Kontakion of Great Martyr James of Persia Tone 2
Thou didst listen to thy wife and consider the judgment/ O courageous James./ Thou didst spurn the threats and commands of the Persians/ and thy body was pruned like a vine./ We praise thee; O noble Martyr.
From the Prolog:
James was born of Christian parents in the Persian city of Elapa (or Vilat), brought up in the Christian Faith and married to a Christian woman. The Persian King Yezdegeherd took a liking to James for his talents and skillfulness, and made him a noble at his court. Flattered by the king, James was deluded and began offering sacrifices to the idols that the king worshiped. His mother and wife learned of this, and wrote him a letter of reproach in which they grieved over him as an apostate and one who was spiritually dead. Yet, at the end of the letter, they begged him to repent and return to Christ. Moved by this letter, James repented bitterly, and courageously confessed his faith in Christ the Lord to the king. Angered, the king condemned him to death by a special torture: his entire body was to be cut up, piece by piece, until he breathed his last. The executioners fulfilled this command of the wicked king to the letter, and cut off James’s fingers, then his toes, his legs and arms, his shoulders, and finally his head. During every cutting, the repentant martyr gave thanks to God. A sweet-smelling fragrance, as of a cypress, emanated from the wounds. Thus, this wonderful man repented of his sin and presented his soul to Christ his God in the Kingdom of Heaven. James suffered in about the year 400. His head is to be found in Rome and a part of his relics in Portugal, where he is commemorated on May 22.

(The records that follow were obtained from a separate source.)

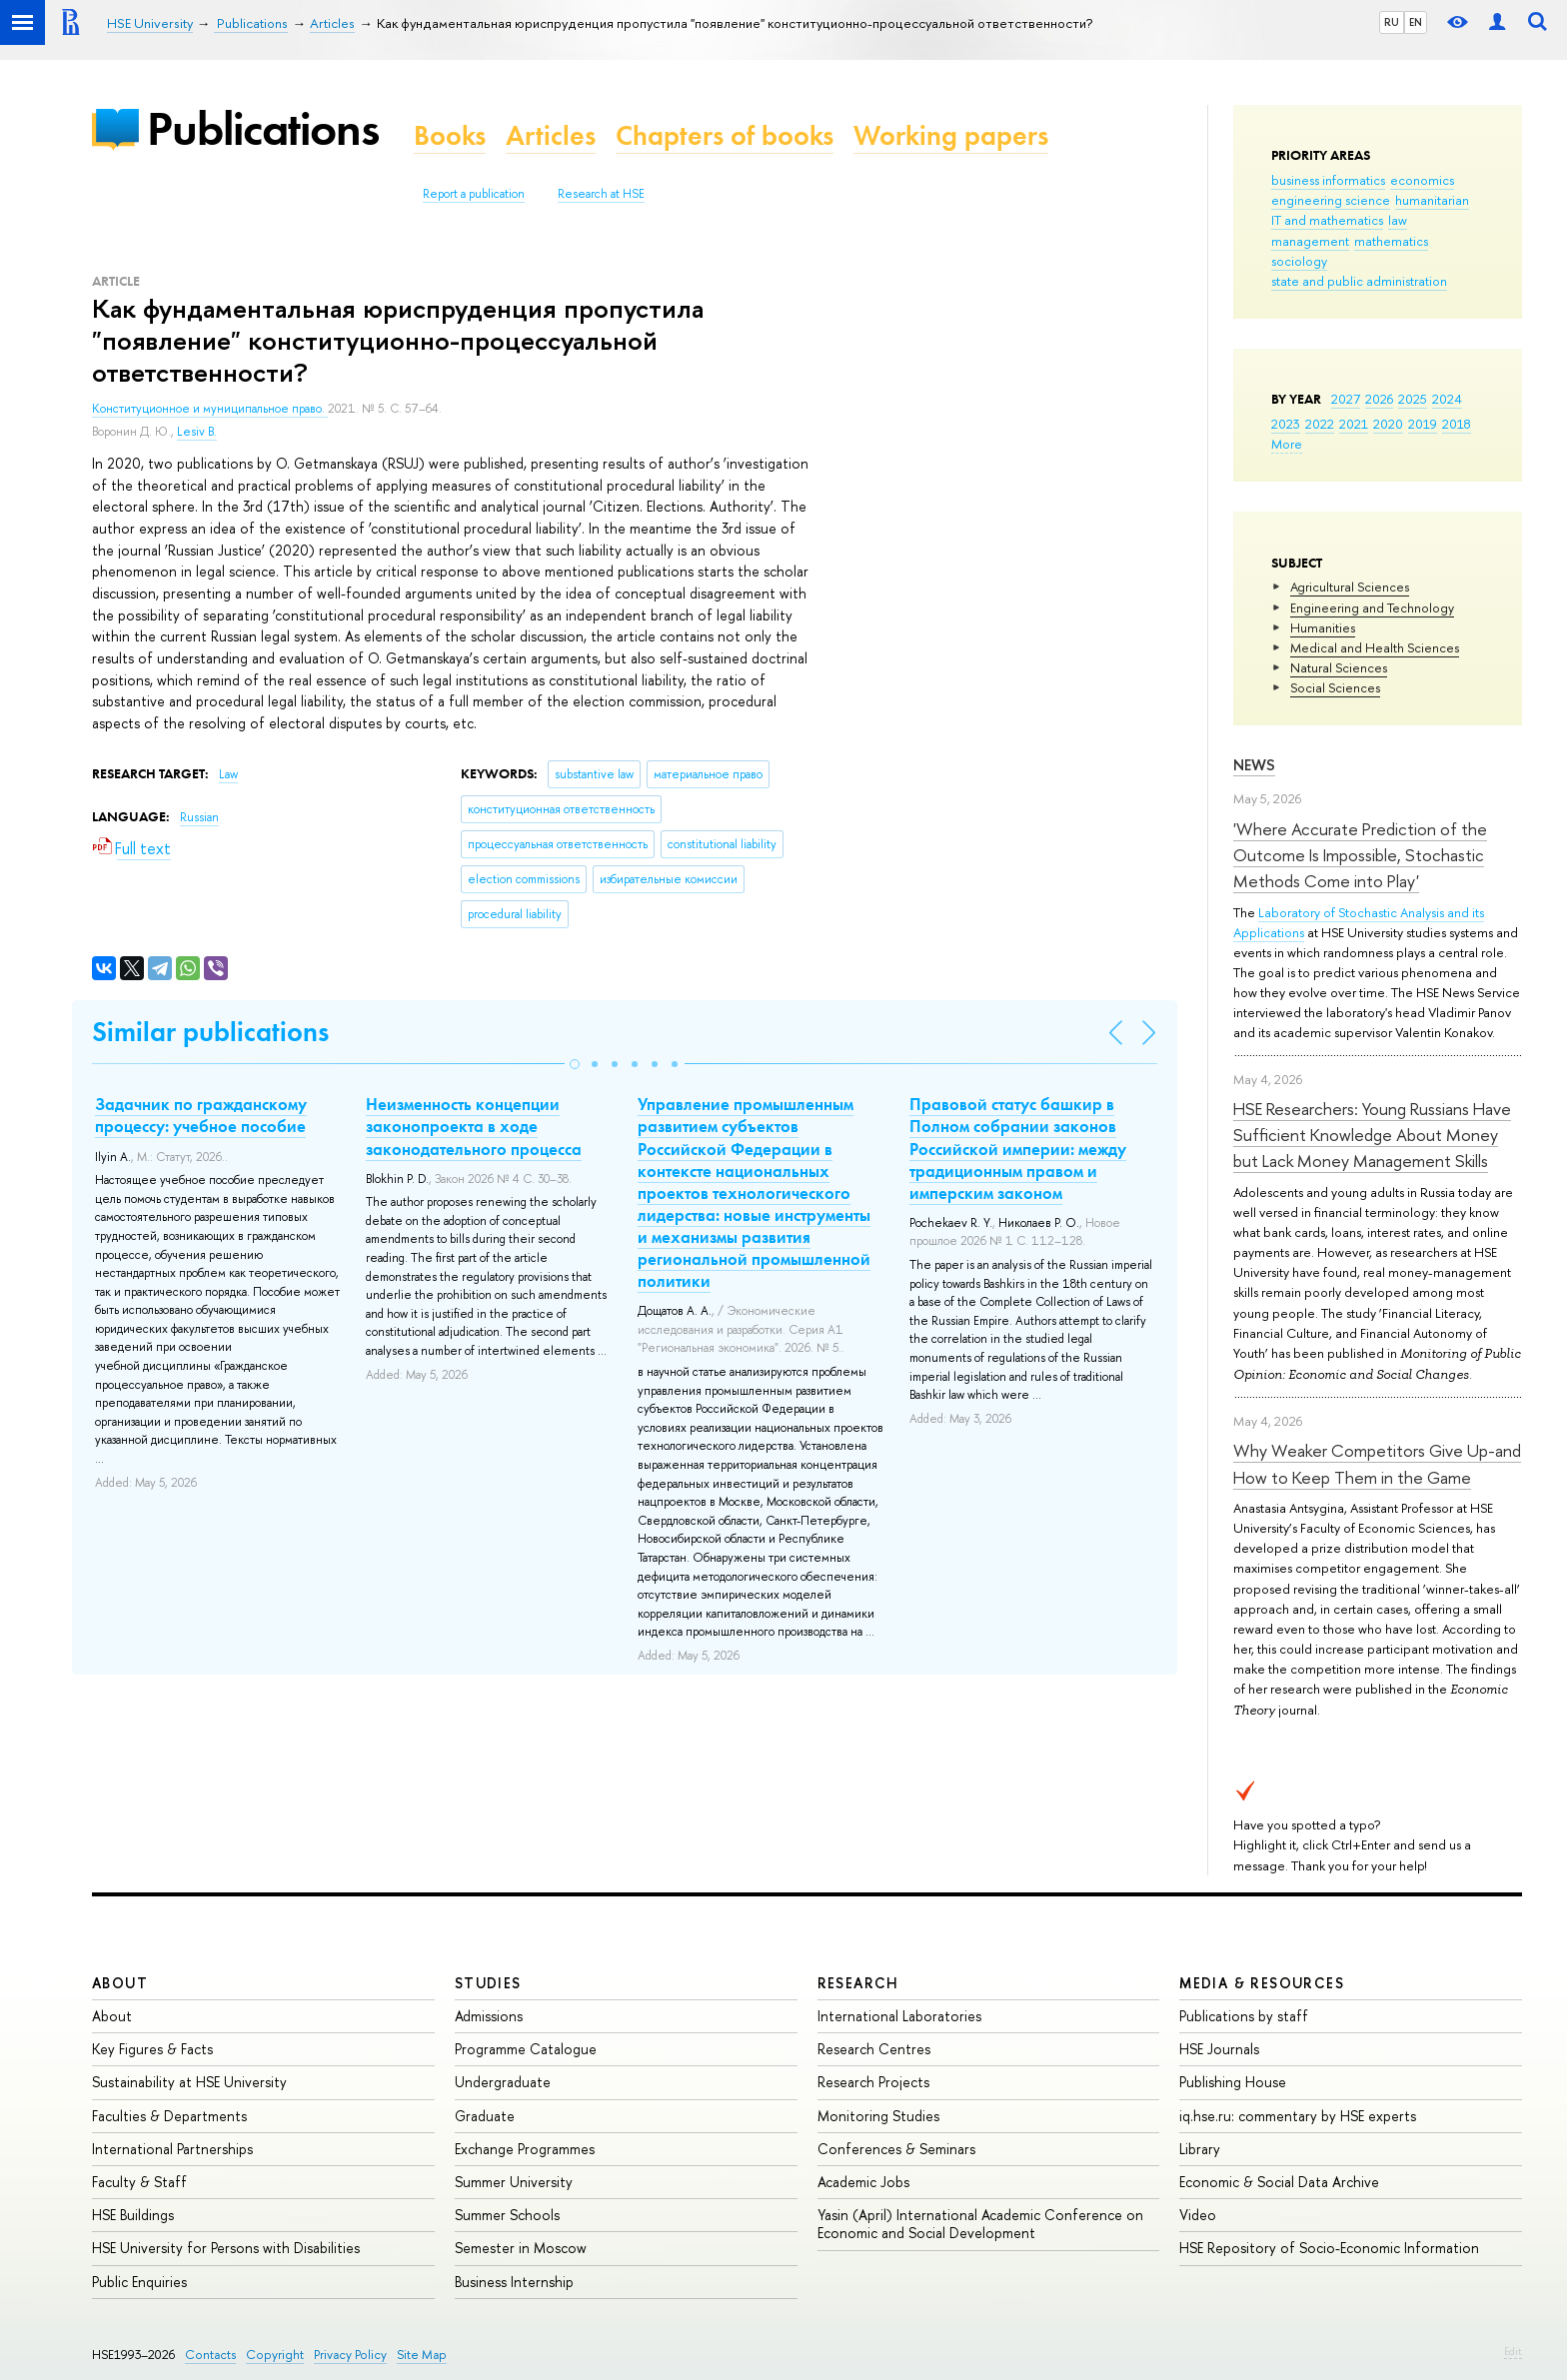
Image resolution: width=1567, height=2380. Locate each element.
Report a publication (474, 194)
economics (1422, 180)
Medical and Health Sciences (1374, 647)
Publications (263, 128)
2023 (1285, 424)
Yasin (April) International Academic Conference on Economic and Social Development (980, 2223)
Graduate (485, 2115)
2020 (1388, 424)
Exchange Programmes (525, 2148)
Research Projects (873, 2081)
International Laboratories (899, 2015)
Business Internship (514, 2281)
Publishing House (1232, 2081)
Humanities (1322, 627)
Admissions (489, 2015)
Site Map (422, 2354)
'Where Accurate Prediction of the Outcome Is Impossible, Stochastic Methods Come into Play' (1360, 855)
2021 (1353, 424)
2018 (1456, 424)
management (1310, 241)
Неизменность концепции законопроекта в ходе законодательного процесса (474, 1126)
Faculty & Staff (139, 2181)
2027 (1345, 399)
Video (1197, 2214)
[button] (575, 1064)
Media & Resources (1261, 1982)
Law (228, 774)
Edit (1513, 2351)
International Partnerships (172, 2148)
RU (1391, 22)
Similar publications (210, 1031)
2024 (1447, 399)
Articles (551, 135)
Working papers (950, 135)
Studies (488, 1982)
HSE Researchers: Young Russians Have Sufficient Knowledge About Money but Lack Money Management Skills (1372, 1135)
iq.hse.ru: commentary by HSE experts (1297, 2115)
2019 (1422, 424)
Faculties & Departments (169, 2115)
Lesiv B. (197, 432)
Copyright (275, 2354)
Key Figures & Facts (152, 2048)
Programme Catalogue (526, 2048)
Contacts (210, 2354)
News (1254, 764)
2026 (1379, 399)
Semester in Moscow (521, 2247)
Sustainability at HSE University (189, 2081)
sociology (1299, 261)
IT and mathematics (1327, 220)
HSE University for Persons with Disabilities (226, 2247)
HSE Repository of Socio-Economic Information (1329, 2247)
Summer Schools (507, 2214)
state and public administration (1359, 281)
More (1286, 444)
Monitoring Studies (878, 2115)
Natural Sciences (1338, 667)
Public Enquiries (139, 2281)
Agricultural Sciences (1349, 586)
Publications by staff (1243, 2015)
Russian (199, 817)
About (120, 1982)
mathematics (1391, 241)
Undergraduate (503, 2081)
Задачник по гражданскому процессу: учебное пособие (201, 1115)
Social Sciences (1335, 687)
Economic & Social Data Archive (1279, 2181)
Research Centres (873, 2048)
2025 (1412, 399)
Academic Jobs (863, 2181)
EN (1415, 22)
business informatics (1328, 180)
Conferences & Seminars (896, 2148)
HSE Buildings (133, 2214)
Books (450, 135)
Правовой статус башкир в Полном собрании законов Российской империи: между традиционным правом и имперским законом (1017, 1148)
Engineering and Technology (1372, 607)
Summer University (514, 2181)
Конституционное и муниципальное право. (210, 409)
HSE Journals (1219, 2048)
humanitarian (1432, 200)
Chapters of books (724, 135)
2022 (1319, 424)
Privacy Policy (350, 2354)
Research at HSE (601, 194)
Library (1199, 2148)
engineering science (1330, 200)
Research (858, 1982)
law (1397, 220)
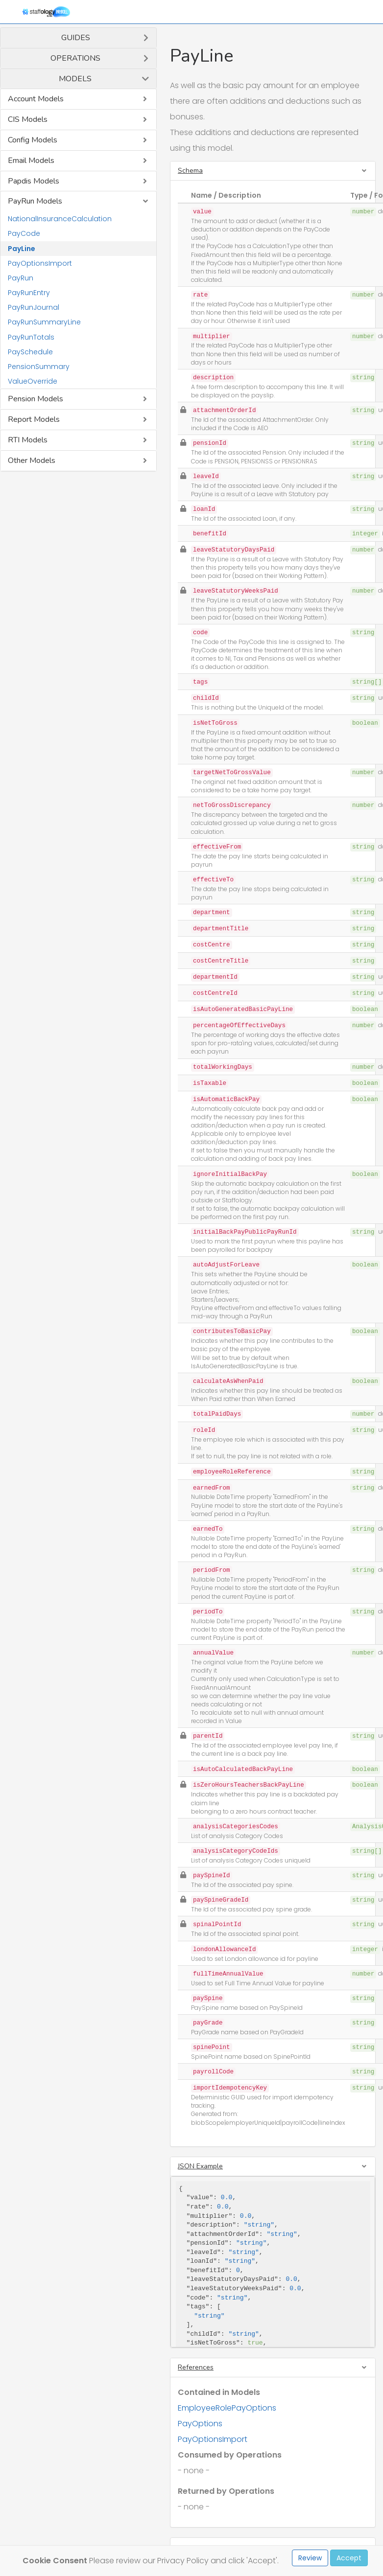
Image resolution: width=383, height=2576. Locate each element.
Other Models (31, 460)
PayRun (20, 278)
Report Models (34, 419)
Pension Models (35, 398)
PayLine (21, 248)
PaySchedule (30, 352)
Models (75, 78)
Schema (190, 170)
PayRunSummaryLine (44, 322)
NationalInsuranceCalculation (60, 219)
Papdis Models (33, 181)
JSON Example (200, 2166)
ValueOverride (32, 381)
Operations (75, 58)
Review (310, 2558)
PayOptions (200, 2423)
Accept (348, 2558)
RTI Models (28, 440)
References (196, 2367)
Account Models (36, 98)
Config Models (32, 140)
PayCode (24, 233)
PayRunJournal (33, 307)
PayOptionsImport (40, 263)
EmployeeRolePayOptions (227, 2408)
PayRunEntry (29, 293)
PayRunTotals (31, 337)
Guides (75, 37)
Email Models (31, 160)
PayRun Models (35, 201)
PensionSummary (39, 366)
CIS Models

And this from the OCA website:
The Holy Great Martyr James the Persian (the Sawn-Asunder) was born in the fourth century into a pious Christian family, both wealthy and illustrious. His wife was also a Christian, and the couple raised their children in piety, inspiring in them a love for prayer and the Holy Scriptures. James occupied a high position at the court of the Persian emperor Izdegerd (399-420) and his successor Barakhranes (420-438). But on one of the military campaigns James, seduced by the emperor’s beneficence, was afraid to acknowledge himself a Christian, and so he offered sacrifice to idols with the emperor.
Learning of this, James’ mother and wife wrote him a letter, in which they rebuked him and urged him to repent. Receiving the letter, James realized the gravity of his sin. Faced with the horror of being cut off not only from his family, but also from God Himself, he began to weep loudly, imploring the Lord for forgiveness.
His fellow-soldiers, hearing him pray to the Lord Jesus Christ, reported this to the emperor. Under interrogation, St James bravely confessed his faith in the one True God. No amount of urging by the emperor could make him renounce Christ. The emperor then ordered the saint to be put to death.
They began to cut off his fingers and his toes one by one, then his hands and his feet, and then his arms and legs. During the prolonged torture St James offered prayers of thanksgiving to the Lord, Who had granted him the possibility of redemption from his sins by enduring these terrible torments. Finally, the martyr was beheaded. Christians gathered up the pieces of his body and buried them with great reverence.